Required from the data below: the exact lines starting at the line containing "El eclipse solar y la seguridad" and ending at the line containing "Rua Dom Afonso", with both ends kept and all pictures dropped.
** Opening Data provided block **
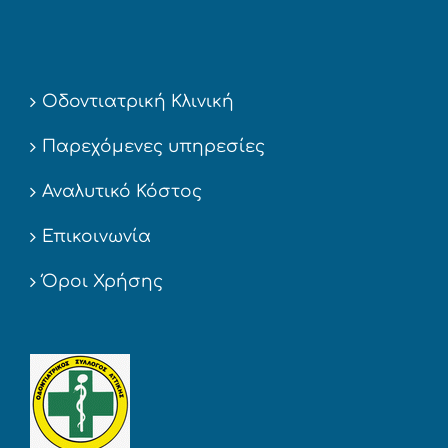
Οδοντιατρική Κλινική
Παρεχόμενες υπηρεσίες
Αναλυτικό Κόστος
Επικοινωνία
Όροι Χρήσης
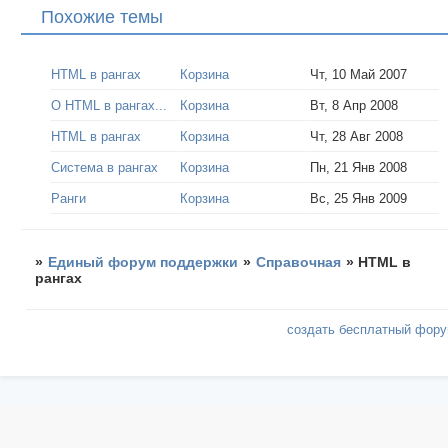
Похожие темы
HTML в рангах
Корзина
Чт, 10 Май 2007
О HTML в рангах...
Корзина
Вт, 8 Апр 2008
HTML в рангах
Корзина
Чт, 28 Авг 2008
Система в рангах
Корзина
Пн, 21 Янв 2008
Ранги
Корзина
Вс, 25 Янв 2009
»
Единый форум поддержки
»
Справочная
»
HTML в
рангах
создать бесплатный фор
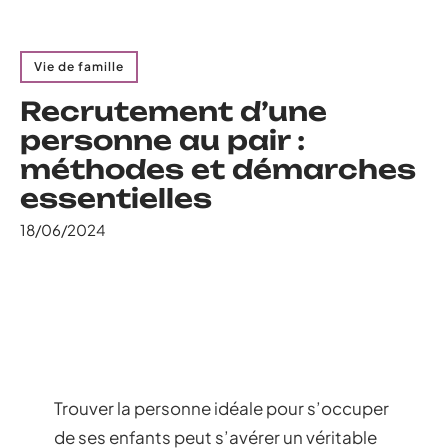
Vie de famille
Recrutement d’une
personne au pair :
méthodes et démarches
essentielles
18/06/2024
Trouver la personne idéale pour s’occuper
de ses enfants peut s’avérer un véritable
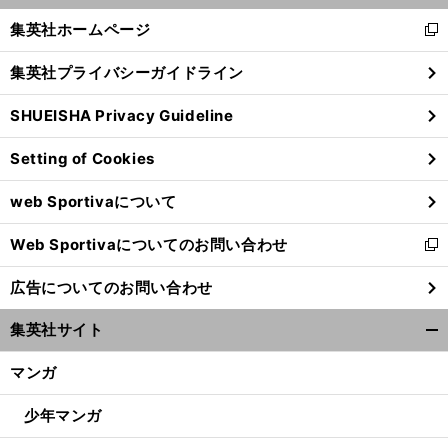
く/
集英社ホームページ
新
閉
し
じ
集英社プライバシーガイドライン
い
る
ウ
SHUEISHA Privacy Guideline
ィ
ン
Setting of Cookies
ド
ウ
web Sportivaについて
で
開
Web Sportivaについてのお問い合わせ
く
新
し
広告についてのお問い合わせ
い
ウ
集英社サイト
ィ
開
ン
く/
マンガ
ド
閉
ウ
じ
少年マンガ
で
る
開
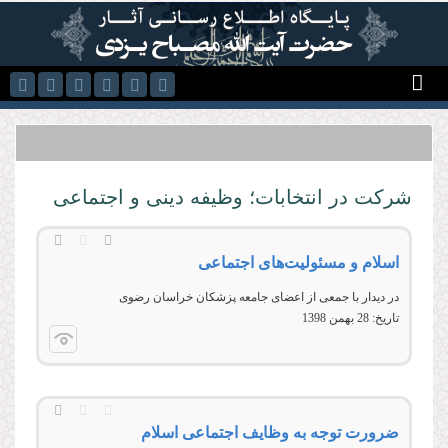
رفتن به محتوای اصلی
شركت در انتخابات؛ وظيفه دينی و اجتماعی
اسلام و مسئولیت‌های اجتماعی
در دیدار با جمعی از اعضای جامعه پزشكان خراسان رضوی
تاریخ:
28 بهمن 1398
ضرورت توجه به وظایف اجتماعی اسلام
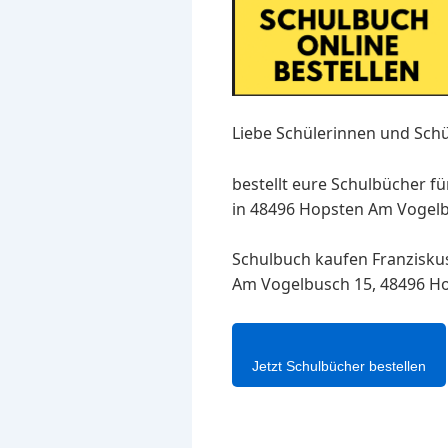
Liebe Schülerinnen und Schü
bestellt eure Schulbücher f
in 48496 Hopsten Am Vogelbu
Schulbuch kaufen Franzisku
Am Vogelbusch 15, 48496 Ho
Jetzt Schulbücher bestellen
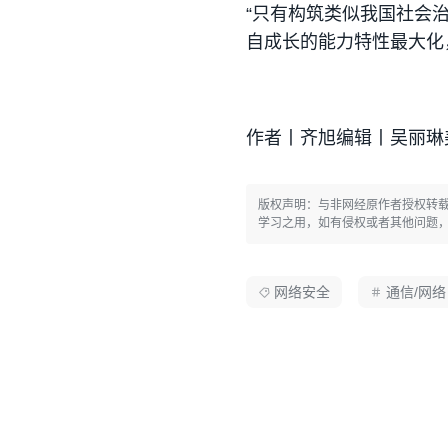
“只有构筑类似我国社会
自成长的能力特性最大化
作者丨齐旭编辑丨吴丽琳
版权声明：与非网经原作者授权转
学习之用，如有侵权或者其他问题
网络安全
通信/网络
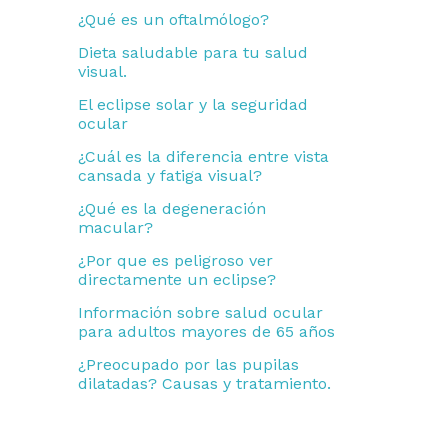
r
¿Qué es un oftalmólogo?
:
Dieta saludable para tu salud
visual.
El eclipse solar y la seguridad
ocular
¿Cuál es la diferencia entre vista
cansada y fatiga visual?
¿Qué es la degeneración
macular?
¿Por que es peligroso ver
directamente un eclipse?
Información sobre salud ocular
para adultos mayores de 65 años
¿Preocupado por las pupilas
dilatadas? Causas y tratamiento.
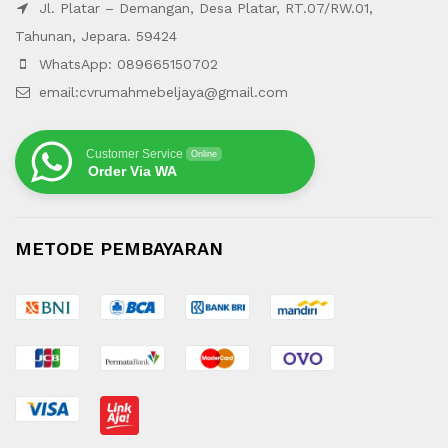
Jl. Platar – Demangan, Desa Platar, RT.07/RW.01,
Tahunan, Jepara. 59424
WhatsApp: 089665150702
email:cvrumahmebeljaya@gmail.com
Customer Service
Online
Order Via WA
METODE PEMBAYARAN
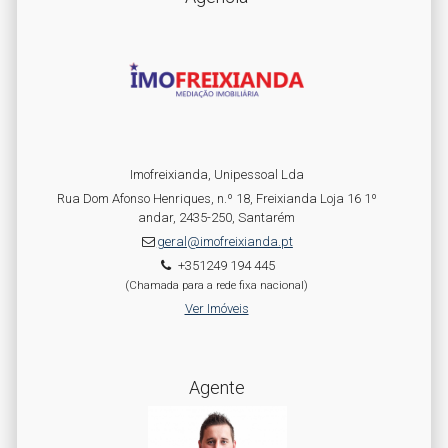
Imofreixianda, Unipessoal Lda
Rua Dom Afonso Henriques, n.º 18, Freixianda Loja 16 1º
andar, 2435-250, Santarém
geral@imofreixianda.pt
+351249 194 445
(Chamada para a rede fixa nacional)
Ver Imóveis
Agente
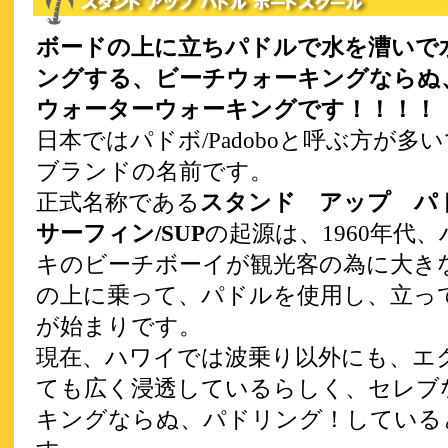
ボードの上に立ちパドルで水を漕いで
ングする、ビーチウォーキングならぬ
ウォーターウォーキングです！！！！
日本ではパドボ/Padoboと呼ぶ方が多
ブランドの名前です。
正式名称である
スタンド アップ 
サーフィン/SUP
の起源は、1960年代
キのビーチボーイが観光客の為に大き
の上に乗って、パドルを使用し、立っ
が始まりです。
現在、ハワイでは波乗り以外にも、エ
ても広く浸透しているらしく、セレブ
キングならぬ、パドリング！している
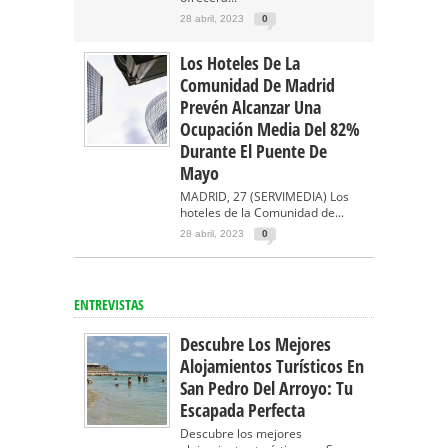
28 abril, 2023
0
Los Hoteles De La
Comunidad De Madrid
Prevén Alcanzar Una
Ocupación Media Del 82%
Durante El Puente De
Mayo
MADRID, 27 (SERVIMEDIA) Los
hoteles de la Comunidad de...
28 abril, 2023
0
ENTREVISTAS
Descubre Los Mejores
Alojamientos Turísticos En
San Pedro Del Arroyo: Tu
Escapada Perfecta
Descubre los mejores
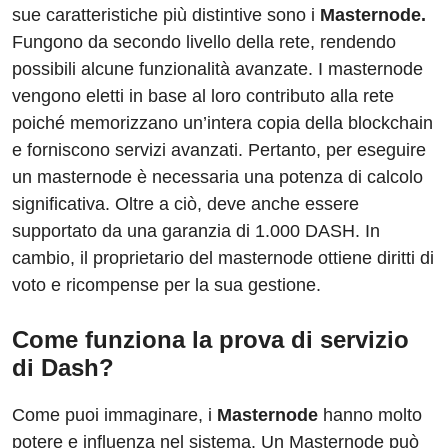
sue caratteristiche più distintive sono i
Masternode.
Fungono da secondo livello della rete, rendendo
possibili alcune funzionalità avanzate. I masternode
vengono eletti in base al loro contributo alla rete
poiché memorizzano un’intera copia della blockchain
e forniscono servizi avanzati. Pertanto, per eseguire
un masternode è necessaria una potenza di calcolo
significativa. Oltre a ciò, deve anche essere
supportato da una garanzia di 1.000 DASH. In
cambio, il proprietario del masternode ottiene diritti di
voto e ricompense per la sua gestione.
Come funziona la prova di servizio
di Dash?
Come puoi immaginare, i
Masternode
hanno molto
potere e influenza nel sistema. Un Masternode può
** Closing Data provided block **
=== Solution for this exercise ===
El eclipse solar y la seguridad
ocular
¿Cuál es la diferencia entre vista
cansada y fatiga visual?
¿Qué es la degeneración
macular?
¿Por que es peligroso ver
directamente un eclipse?
Información sobre salud ocular
para adultos mayores de 65 años
¿Preocupado por las pupilas
dilatadas? Causas y tratamiento.
Jl. Platar – Demangan, Desa Platar, RT.07/RW.01,
Tahunan, Jepara. 59424
WhatsApp: 089665150702
email:cvrumahmebeljaya@gmail.com
Customer Service
Online
Order Via WA
METODE PEMBAYARAN
Imofreixianda, Unipessoal Lda
Rua Dom Afonso Henriques, n.º 18, Freixianda Loja 16 1º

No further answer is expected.